** Records for the exercise **

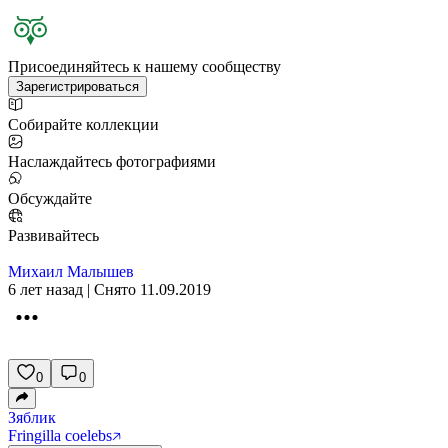
Присоединяйтесь к нашему сообществу
Зарегистрироваться
Собирайте коллекции
Наслаждайтесь фотографиями
Обсуждайте
Развивайтесь
Михаил Малышев
6 лет назад | Снято 11.09.2019
0
0
Зяблик
Fringilla coelebs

** Goal of the exercise **
Output, and output only, the lines from the one containing "Наслаждайтесь фотографиями" through the last line of the data above.

** Reply to the task **
Наслаждайтесь фотографиями
Обсуждайте
Развивайтесь
Михаил Малышев
6 лет назад | Снято 11.09.2019
0
0
Зяблик
Fringilla coelebs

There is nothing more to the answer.